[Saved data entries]
===
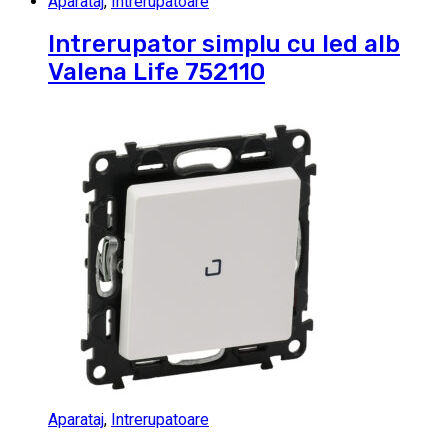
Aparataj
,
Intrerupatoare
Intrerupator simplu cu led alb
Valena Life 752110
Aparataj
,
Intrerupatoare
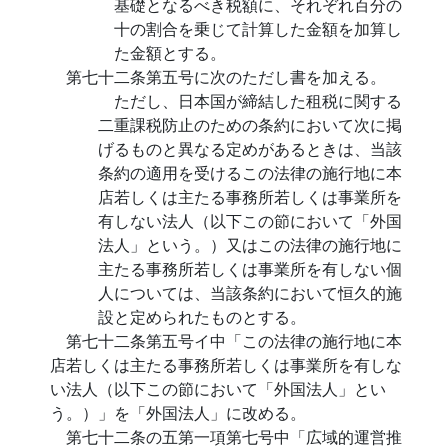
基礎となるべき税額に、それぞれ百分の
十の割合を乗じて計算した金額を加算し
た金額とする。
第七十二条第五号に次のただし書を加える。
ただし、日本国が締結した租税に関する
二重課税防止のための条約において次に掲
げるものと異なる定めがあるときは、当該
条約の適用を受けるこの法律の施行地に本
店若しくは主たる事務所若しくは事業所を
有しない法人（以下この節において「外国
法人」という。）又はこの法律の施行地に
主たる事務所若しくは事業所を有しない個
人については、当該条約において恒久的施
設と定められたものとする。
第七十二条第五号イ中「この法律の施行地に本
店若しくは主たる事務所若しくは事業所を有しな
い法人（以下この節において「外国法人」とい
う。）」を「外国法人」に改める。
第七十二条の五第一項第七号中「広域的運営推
===
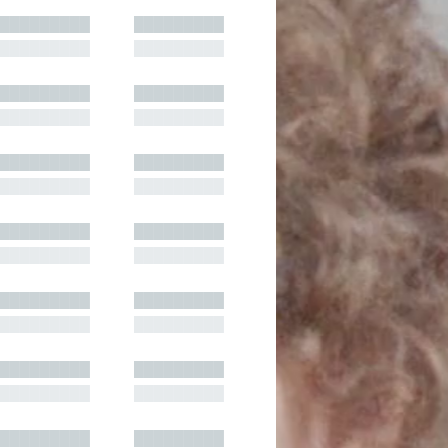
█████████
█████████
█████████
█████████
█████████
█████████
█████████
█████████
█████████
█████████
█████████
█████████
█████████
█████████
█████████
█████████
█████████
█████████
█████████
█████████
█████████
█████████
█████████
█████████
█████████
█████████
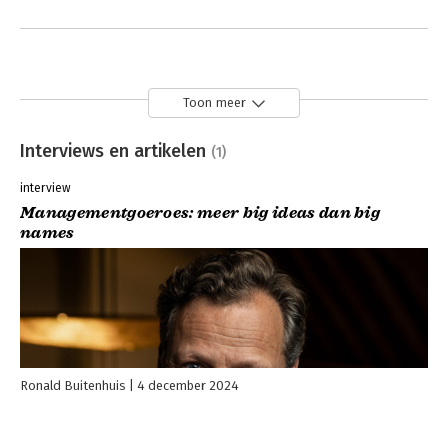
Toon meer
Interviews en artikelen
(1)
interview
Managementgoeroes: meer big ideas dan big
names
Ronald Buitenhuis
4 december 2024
===
• [EXERCISE REQUIREMENTS]
Starting at the line above that holds "条約の適用を受けるこの法律の施行地に本" and ending at the line that holds "第七十二条の五第一項第七号中「広域的運営推", transcribe each line exactly and include no other lines.

• [FINISHED EXERCISE]
条約の適用を受けるこの法律の施行地に本
店若しくは主たる事務所若しくは事業所を
有しない法人（以下この節において「外国
法人」という。）又はこの法律の施行地に
主たる事務所若しくは事業所を有しない個
人については、当該条約において恒久的施
設と定められたものとする。
第七十二条第五号イ中「この法律の施行地に本
店若しくは主たる事務所若しくは事業所を有しな
い法人（以下この節において「外国法人」とい
う。）」を「外国法人」に改める。
第七十二条の五第一項第七号中「広域的運営推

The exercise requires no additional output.